━━ Provided records ━━

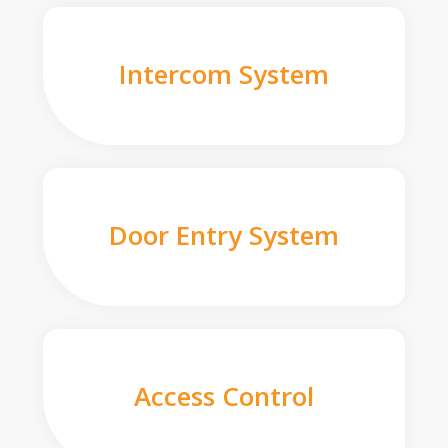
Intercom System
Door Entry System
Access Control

━━━
━━ Provided records ━━

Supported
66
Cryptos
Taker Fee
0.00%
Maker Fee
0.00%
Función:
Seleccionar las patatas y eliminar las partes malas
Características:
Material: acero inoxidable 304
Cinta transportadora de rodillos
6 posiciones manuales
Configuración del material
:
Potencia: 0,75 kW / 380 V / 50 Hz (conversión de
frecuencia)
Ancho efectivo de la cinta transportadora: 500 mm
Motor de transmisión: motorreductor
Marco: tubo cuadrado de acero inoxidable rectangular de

━━━
━━ Provided records ━━

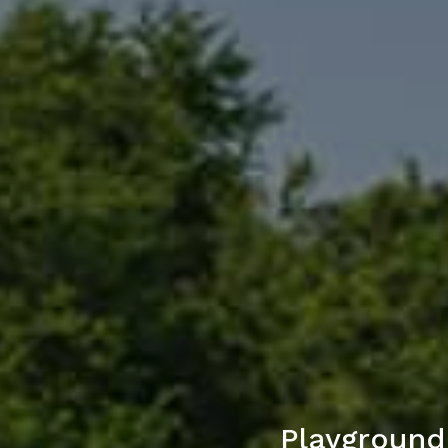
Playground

━━━

About this exercise
From the records above, copy only the lines starting with the line that holds "Ancho efectivo de" and going on through the line that holds "Marco: tubo cuadrado", exactly as written.

Exercise solution
Ancho efectivo de la cinta transportadora: 500 mm
Motor de transmisión: motorreductor
Marco: tubo cuadrado de acero inoxidable rectangular de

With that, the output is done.